The hosts: one tenant’s workload(s) are isolated from another by containers, and the underlying Linux Namespace and cgroup features are leveraged by those to do so. In turn, Kubernetes orchestrates across all of the Nodes of your cluster.
The network: one tenant’s workload(s) are isolated from another by Kubernetes NetworkPolicies, and the underlying management of each host’s firewall they orchestrate, across all of the Nodes of your cluster.

It is important to understand how all of these isolation boundaries work in order to understand how to secure Kubernetes holistically. But also, it is easiest to frame the various challenges inherent in securing it for multi-tenancy by which each of them relates to.

So, we’ll now look at each of them, and their associated challenges, in detail.

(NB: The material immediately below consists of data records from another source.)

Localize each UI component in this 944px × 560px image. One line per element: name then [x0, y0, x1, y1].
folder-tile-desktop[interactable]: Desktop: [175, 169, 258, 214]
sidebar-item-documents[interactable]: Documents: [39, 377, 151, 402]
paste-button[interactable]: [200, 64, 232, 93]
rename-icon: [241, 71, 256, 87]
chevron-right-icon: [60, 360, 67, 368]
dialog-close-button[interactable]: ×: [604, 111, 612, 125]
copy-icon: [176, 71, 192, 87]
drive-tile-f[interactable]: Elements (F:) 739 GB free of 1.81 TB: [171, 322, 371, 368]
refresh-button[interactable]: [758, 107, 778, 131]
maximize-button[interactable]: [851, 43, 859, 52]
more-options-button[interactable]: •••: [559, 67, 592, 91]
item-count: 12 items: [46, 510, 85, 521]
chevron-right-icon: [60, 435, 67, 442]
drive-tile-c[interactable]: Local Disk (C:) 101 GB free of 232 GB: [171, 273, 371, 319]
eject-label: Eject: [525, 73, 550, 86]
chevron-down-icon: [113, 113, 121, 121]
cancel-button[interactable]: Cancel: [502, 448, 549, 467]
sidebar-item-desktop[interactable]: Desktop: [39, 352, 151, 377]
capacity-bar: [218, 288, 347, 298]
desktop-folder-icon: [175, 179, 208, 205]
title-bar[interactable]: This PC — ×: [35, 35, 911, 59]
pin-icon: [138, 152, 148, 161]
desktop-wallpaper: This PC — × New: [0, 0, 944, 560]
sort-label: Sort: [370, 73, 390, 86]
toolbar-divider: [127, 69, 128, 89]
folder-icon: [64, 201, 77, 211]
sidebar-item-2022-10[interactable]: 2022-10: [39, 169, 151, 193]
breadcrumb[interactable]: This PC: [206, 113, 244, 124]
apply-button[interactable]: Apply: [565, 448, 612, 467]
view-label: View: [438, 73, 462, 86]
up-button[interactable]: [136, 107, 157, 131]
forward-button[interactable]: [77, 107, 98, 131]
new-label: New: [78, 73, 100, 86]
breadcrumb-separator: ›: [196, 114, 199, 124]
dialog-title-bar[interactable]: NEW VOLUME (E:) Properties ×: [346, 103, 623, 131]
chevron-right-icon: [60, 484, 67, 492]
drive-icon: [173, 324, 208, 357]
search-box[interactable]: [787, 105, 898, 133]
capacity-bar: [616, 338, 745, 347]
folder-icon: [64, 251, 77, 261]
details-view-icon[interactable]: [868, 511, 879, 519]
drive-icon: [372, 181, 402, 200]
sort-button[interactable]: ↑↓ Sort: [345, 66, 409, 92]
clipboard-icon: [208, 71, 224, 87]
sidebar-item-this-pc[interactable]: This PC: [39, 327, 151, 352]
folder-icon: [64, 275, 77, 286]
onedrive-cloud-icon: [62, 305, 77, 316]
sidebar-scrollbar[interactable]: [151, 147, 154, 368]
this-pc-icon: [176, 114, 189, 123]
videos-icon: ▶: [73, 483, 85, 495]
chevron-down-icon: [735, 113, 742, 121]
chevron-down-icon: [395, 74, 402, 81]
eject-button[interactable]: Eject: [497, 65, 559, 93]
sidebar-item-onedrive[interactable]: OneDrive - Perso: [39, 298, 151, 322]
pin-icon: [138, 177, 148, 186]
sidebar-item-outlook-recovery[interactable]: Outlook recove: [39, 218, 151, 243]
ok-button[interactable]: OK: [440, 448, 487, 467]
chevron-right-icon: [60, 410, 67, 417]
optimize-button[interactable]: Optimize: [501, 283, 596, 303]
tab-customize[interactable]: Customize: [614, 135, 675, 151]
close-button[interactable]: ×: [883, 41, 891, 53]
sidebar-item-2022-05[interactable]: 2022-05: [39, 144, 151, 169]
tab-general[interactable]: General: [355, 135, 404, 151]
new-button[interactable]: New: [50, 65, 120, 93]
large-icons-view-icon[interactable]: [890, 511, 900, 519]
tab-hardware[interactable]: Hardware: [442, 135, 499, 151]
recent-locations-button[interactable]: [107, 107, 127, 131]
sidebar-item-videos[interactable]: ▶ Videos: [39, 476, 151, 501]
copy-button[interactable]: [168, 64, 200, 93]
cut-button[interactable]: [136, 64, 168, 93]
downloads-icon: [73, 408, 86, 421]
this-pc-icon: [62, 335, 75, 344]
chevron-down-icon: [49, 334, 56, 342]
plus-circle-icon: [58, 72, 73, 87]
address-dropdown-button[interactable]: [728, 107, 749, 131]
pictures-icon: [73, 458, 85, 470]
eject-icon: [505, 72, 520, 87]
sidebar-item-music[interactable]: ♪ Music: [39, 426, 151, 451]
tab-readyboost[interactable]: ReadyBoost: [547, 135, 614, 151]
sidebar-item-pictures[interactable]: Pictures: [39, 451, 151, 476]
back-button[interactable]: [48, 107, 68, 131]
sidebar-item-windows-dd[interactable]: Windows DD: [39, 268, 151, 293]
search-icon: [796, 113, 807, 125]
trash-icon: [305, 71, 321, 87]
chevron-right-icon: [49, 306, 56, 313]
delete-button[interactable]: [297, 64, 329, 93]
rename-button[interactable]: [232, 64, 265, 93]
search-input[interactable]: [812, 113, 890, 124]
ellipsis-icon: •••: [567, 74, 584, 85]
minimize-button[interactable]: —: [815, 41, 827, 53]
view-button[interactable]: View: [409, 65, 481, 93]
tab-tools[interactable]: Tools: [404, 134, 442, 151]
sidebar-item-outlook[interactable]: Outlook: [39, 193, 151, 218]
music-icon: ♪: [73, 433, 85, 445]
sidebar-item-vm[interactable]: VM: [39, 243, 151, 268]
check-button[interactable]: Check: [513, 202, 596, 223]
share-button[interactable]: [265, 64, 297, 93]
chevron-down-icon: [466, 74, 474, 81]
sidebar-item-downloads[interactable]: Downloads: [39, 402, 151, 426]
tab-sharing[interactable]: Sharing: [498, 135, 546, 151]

Boundary #1 – Kubernetes Namespaces and RBAC

When you use the Kubernetes CLI kubectl or call its APIs another way, your request is authorized by Kubernetes’ Role-based Access Control (RBAC). That, in turn, works as follows:

Kubernetes is divided into logical boundaries/virtual clusters called Namespaces.
Each user or group gets mapped to a Role or a ClusterRole, with a Role giving access to a Namespace and a ClusterRole giving access to the whole cluster.
Both Roles and ClusterRoles can be further restricted by what Rules they allow within the Namespace or Cluster. These are composed of:
1. Resources that you are allowing a user to access, such as Pods, Deployments, and Services.
2. Verbs, which are what actions you allow that Role/ClusterRole to perform on those resources.

In short, you want to give each service or team a Namespace and then ensure they have only a Role, as opposed to a ClusterRole, within/for their Namespace to achieve least privilege with Kubernetes.

The simplest example of defining a Role called admin in the Namespace team1 is using wildcards/stars for the rules:

apiVersion: rbac.authorization.k8s.io/v1
kind: Role
metadata:
    name: admin
    namespace: team1
rules:
    apiGroups:
        - '*'
    resources:
        - '*'
    verbs:
        - '*'
Code language: JavaScript (javascript)

For anybody who it is mapped to, this Role will limit them to only be able to do anything within the team1 Namespace. Seems easy enough, right? The issue is that it is a bit tedious to do least privilege with Kubernetes RBAC, as you need to explicitly declare each thing that is allowed to move beyond the easy wildcards without the benefit of any deny’s. This would allow Users who are mapping to this Role to do the following:

Create other Roles and RoleMappings for this Namespace
Create or change NetworkPolicies (e.g.m, firewall rules) covering their Namespace
Access to all the applications’ runtime Secrets within the Namespace
Delete the Namespace and everything within it
Etc.

A good example for what it takes to move beyond the *’s is the built-in admin ClusterRole, which is an example of allowing nearly full administrative access within a Namespace explicitly instead of via the wildcards. You can retrieve this with the command kubectl get clusterrole admin -o yaml which, in our case, outputs 324 lines of YAML! It is a good starting point, though, to remove resources/verbs you don’t want to allow to slim it down to a least privileged role.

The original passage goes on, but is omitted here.